A MC Soffia falou sobre sua música e as rodas de conversa que faz na periferia. Ela coordena o grupo Pretinha Rainha, em que adulto não pode entrar. “Eu dou voz às meninas”, disse, antes de começar um pocket show no auditório do museu, em que cantou sucessos como Menina Pretinha, Minha Rapunzel tem Dread e Barbie Black. Entre seus versos estão “Não alisa seu cabelo, é muito mais bonito assim”, “Crie uma princesa que pareça com você”, “Menina pretinha, exótica não é linda, e você não é bonitinha, você é uma rainha” e “Escolha um esporte que você quiser; Não tem essa de ser homem ou de ser mulher”.

Do alto de seus 14 anos, MC Soffia acha que não deveria haver restrição de idade para uma exposição de arte. Seus argumentos? “Não tem nada de mais”, “o corpo é natural” e “os índios andavam nus e ninguém ficava olhando para o corpo do outro”.

A professora Maria Cristina Vicentin, da PUC SP, fala da posição da criança na modernidade no Seminário do MAM

Outro destaque do seminário foi a apresentação da professora Maria Cristina Vicentin, da PUC SP, que falou da posição da criança na modernidade, da “pulsão de dominação adulta”, de “adultos infantilizados” e “crianças tornadas adultas precocemente”, inclusive tornando-se “consumidoras”. Ela disse que “a disciplina sempre prevaleceu em relação à liberdade” e citou Jean-Luc Godard (“As crianças são prisioneiros políticos”) e Paulo Leminski (“Nesta vida pode-se aprender três coisas de uma criança: Estar sempre alegre; nunca ficar inativo; e chorar com força por tudo aquilo que se quer”), para deleite da plateia.

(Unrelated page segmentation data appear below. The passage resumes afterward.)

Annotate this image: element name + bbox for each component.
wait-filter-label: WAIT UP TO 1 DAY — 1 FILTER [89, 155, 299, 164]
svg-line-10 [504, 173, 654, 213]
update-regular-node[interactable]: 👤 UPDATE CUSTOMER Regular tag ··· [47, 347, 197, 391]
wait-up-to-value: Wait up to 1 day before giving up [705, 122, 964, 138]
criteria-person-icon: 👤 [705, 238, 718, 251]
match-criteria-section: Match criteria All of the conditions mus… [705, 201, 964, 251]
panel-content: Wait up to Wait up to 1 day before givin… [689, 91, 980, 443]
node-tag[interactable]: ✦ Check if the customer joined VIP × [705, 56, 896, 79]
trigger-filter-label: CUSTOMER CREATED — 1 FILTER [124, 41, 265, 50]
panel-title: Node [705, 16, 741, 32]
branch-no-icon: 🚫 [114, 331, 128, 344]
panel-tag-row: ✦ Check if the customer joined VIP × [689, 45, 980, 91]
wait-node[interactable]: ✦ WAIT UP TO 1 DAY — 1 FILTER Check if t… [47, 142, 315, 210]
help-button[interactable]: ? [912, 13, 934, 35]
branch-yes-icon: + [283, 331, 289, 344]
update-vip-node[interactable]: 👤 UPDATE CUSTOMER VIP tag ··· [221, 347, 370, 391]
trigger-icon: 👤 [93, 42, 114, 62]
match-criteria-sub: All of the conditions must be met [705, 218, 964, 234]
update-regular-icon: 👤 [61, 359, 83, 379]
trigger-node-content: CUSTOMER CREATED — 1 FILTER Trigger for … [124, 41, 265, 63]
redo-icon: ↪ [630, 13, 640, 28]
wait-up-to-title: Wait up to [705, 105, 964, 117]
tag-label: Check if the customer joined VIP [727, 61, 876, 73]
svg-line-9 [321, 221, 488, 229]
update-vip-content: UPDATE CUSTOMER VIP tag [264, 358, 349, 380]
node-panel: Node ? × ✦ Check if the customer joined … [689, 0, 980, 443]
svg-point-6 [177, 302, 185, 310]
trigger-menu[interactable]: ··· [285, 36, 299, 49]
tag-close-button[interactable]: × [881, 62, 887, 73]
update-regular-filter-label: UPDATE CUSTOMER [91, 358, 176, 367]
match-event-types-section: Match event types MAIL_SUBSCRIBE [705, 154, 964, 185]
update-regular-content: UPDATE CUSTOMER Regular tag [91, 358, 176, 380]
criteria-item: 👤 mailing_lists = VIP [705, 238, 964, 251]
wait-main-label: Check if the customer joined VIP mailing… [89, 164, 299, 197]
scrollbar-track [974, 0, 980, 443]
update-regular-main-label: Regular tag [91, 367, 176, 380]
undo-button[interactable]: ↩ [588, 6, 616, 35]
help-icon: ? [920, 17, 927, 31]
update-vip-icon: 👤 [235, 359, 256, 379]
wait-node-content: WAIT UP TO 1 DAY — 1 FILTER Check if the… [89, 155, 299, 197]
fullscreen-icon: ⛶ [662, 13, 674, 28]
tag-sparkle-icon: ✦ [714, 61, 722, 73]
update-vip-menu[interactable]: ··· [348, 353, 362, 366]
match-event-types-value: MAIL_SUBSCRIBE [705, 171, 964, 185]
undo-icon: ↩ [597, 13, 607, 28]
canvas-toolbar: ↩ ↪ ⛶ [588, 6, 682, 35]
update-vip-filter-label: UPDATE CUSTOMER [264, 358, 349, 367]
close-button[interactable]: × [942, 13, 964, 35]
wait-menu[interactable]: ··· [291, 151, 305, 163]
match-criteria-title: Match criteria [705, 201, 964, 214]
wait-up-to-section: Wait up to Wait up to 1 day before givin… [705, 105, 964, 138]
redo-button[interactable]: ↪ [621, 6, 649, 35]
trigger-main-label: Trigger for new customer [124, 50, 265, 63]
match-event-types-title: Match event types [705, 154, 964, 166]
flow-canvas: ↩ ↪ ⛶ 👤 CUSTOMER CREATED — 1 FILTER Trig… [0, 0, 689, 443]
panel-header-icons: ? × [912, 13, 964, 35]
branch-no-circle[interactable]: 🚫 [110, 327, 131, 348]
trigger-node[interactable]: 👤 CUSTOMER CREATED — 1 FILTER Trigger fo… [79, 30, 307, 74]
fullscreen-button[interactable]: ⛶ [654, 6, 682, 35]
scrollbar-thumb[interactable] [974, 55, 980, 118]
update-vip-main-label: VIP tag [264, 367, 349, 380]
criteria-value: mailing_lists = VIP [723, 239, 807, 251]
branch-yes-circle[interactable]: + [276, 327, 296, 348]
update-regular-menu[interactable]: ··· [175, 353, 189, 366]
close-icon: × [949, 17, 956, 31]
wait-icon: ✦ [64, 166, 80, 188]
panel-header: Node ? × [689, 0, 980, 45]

Ampliar o campo do possível

Que o meio artístico e a sociedade brasileira saibam “chorar com força” por tudo o que se quer. No Brasil atual, em que está em curso a subtração de direitos, é fácil imaginar o quanto de autocensura artistas, curadores e instituições voltaram a se impor para evitar a histeria dos recentes ataques à arte e aos artistas.

A autocensura, de modo ainda mais perverso do que a censura, afeta a capacidade de criação artística, o acesso à cultura e a importância dos museus. Há que se lembrar da temática do Panorama de 2017: Brasil por Multiplicação.

Nas palavras de Luiz Camillo Osorio, retiradas do texto curatorial: “Misturar poéticas conflitantes, trazer outras vozes e gestos para dentro das instituições que constroem as narrativas hegemônicas, revelar antagonismos e diferenças, tudo isso é parte de uma ideia de Panorama e de uma discussão sobre o Brasil. Isso, no exato momento em que o Brasil vive uma de suas piores crises de identidade, quando a promessa de futuro virou uma terrível distopia que constrange as possibilidades do presente, parece propício colocar, mais uma vez, a pergunta sobre o Brasil. O Problema-Brasil é um desafio e uma miragem: aparece como promessa de alegria, mas escapa quando vamos em sua direção. E, a cada passo, parece que vai para mais longe. Entretanto, não dá para virar as costas; há que se encarar a miragem, ao mesmo tempo ilusória e real, fazendo deste enfrentamento o caminho para nos tornarmos menos assombrados com nossa assustadora incompetência coletiva. A arte é o espaço disponível para ampliarmos o campo do possível.”